You care more for your fossils, I once chided him.
And you, Aunt Fossil, he said with that smile.
How much I loved the boy.
And now we were sending William off to college. He stood a full head taller than I and had grown into a sort of handsomeness that I associated with English poets, though my eyesight was unreliable. He was accepted in church and town and workshop as James’s heir and sat next to Hatsepha in the carriage.
Of his father, he had ceased to speak.
He was getting into the carriage now. Late summer, but one of the maples already red. Five slaves had been hunted down in Bucktown the week before and dragged back across the river. The pulpits were heating up. I did not know whether to wish for rains and a turgid river to stanch the flow, or a dry autumn and shallow waters that might ease the passage of runaways.
I ran to the carriage. “You shan’t strain your eyes by staying up too late? The books shall wait till morning.”
William leaned out the window and took my hand. I wanted to touch his curls. “I have a case of candles, Aunt Livvie. And a lamp from Uncle James.”
James approached from the house, behatted and caped. He would escort the boy to school, the first of our family to go to college. Even with my dreary eyes, I could see the pride in my brother’s face, and for a moment, I recalled him as a young man eagerly selling candles, determined that fortune lay ahead.
“Good-bye, William,” called Hatsepha, producing a lavish hankie from her sleeve. Soon she would be blubbering, so I took her arm, and together we watched the trunk-laden carriage amble away, the hand of our nephew waving with all the optimism and confidence of that earlier Givens, my father, as he’d set upon the Ohio River on a flatboat, his future sure as the current, so close he could feel it, the promise of a new land right around the next stand of trees.
Chapter 28
1848
It wasn’t until the course of buttered sole that the subject was broached.

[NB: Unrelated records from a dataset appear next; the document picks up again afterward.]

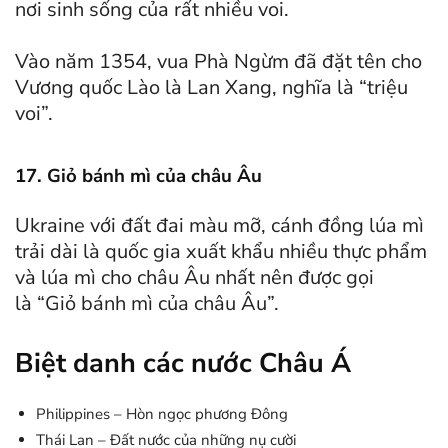
nơi sinh sống của rất nhiều voi.
Vào năm 1354, vua Phà Ngừm đã đặt tên cho
Vương quốc Lào là Lan Xang, nghĩa là “triệu
voi”.
17. Giỏ bánh mì của châu Âu
Ukraine với đất đai màu mỡ, cánh đồng lúa mì
trải dài là quốc gia xuất khẩu nhiều thực phẩm
và lúa mì cho châu Âu nhất nên được gọi
là “Giỏ bánh mì của châu Âu”.
Biệt danh các nước Châu Á
Philippines – Hòn ngọc phương Đông
Thái Lan – Đất nước của những nụ cười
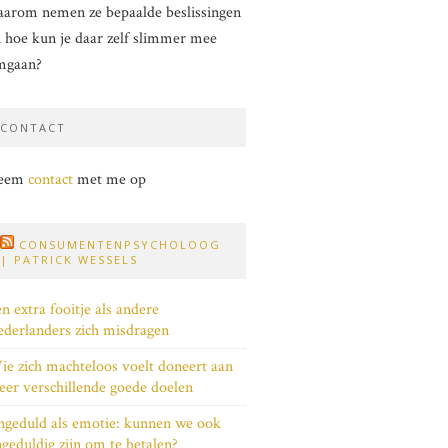
arom nemen ze bepaalde beslissingen
 hoe kun je daar zelf slimmer mee
mgaan?
CONTACT
eem
contact
met me op
CONSUMENTENPSYCHOLOOG
| PATRICK WESSELS
n extra fooitje als andere
derlanders zich misdragen
e zich machteloos voelt doneert aan
er verschillende goede doelen
geduld als emotie: kunnen we ook
geduldig zijn om te betalen?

Hatsepha had laid out all her finest linens, most of which were embroidered HGP in a lovely cursive, the enlarged G in the middle denoting “Givens,” the sponsor of the feast.

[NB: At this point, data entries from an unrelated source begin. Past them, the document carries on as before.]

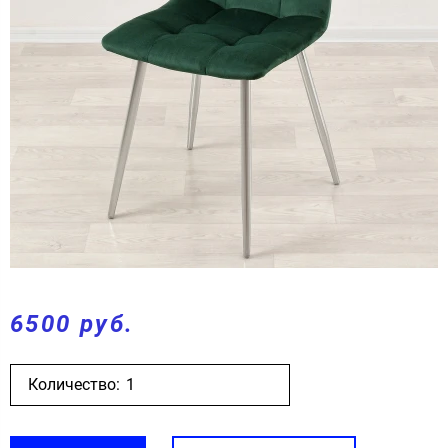
6500 руб.
Количество:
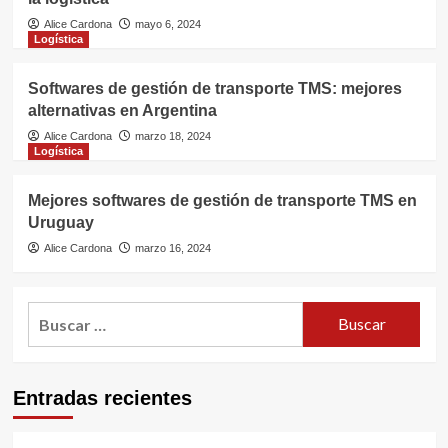
Alice Cardona
mayo 6, 2024
Logística
Softwares de gestión de transporte TMS: mejores
alternativas en Argentina
Alice Cardona
marzo 18, 2024
Logística
Mejores softwares de gestión de transporte TMS en
Uruguay
Alice Cardona
marzo 16, 2024
Buscar:
Entradas recientes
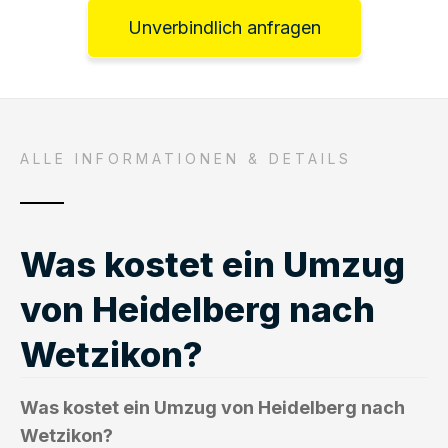
Unverbindlich anfragen
ALLE INFORMATIONEN & DETAILS
Was kostet ein Umzug
von Heidelberg nach
Wetzikon?
Was kostet ein Umzug von Heidelberg nach
Wetzikon?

The occasion was the visit of our cousin Samuel who hailed from Enniskillen. It was Cousin Samuel’s father who had appropriated the family estate after the end of the Napoleonic Wars when the embargo lifted, he being the first son and the favorite of our grandfather. At the time of our emigration, Samuel, along with his parents and siblings, had stayed in County Crom, raising hops and cattle, fetching whatever the market would bear, smoking, drinking, praying to a Protestant God while assiduously avoiding the Catholics.

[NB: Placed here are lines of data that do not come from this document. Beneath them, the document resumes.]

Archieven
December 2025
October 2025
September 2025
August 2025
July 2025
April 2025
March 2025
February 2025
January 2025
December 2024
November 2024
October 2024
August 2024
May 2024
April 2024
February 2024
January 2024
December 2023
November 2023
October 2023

Now it had behooved Samuel to sail to the States to see how his cousins fared, although, as James pointed out, no one had seen fit to inquire until now when commodity prices had dipped again and word of the American Givenses’ success had drifted across the pond. It was early spring, and the centerpiece featured daffodils wedged so tightly into corsets of silver that they threatened to explode. Cousin Samuel twisted his water glass, gold-rimmed and enhanced with the Givens crest—a griffin surrounded by flames. In an Irish accent unmarked by famine or suppression of any kind, he addressed the assemblage gathered by his cousin’s wife. “A parson, you say?” he said, nodding to the Reverend Boland. Turning to Phinneaus Mumford: “And you, sir. A politician? Better a politician in America than in Dublin, where you’d fear for your hide.” Upon seeing the alarm on Phinneaus’s face, Cousin Samuel assured him that the constabulary in Northern Ireland was inclined to favor Protestants.
“Still bickering with the Catholics?” said Phinneaus Mumford. “Why, in America, it suits us to get along.”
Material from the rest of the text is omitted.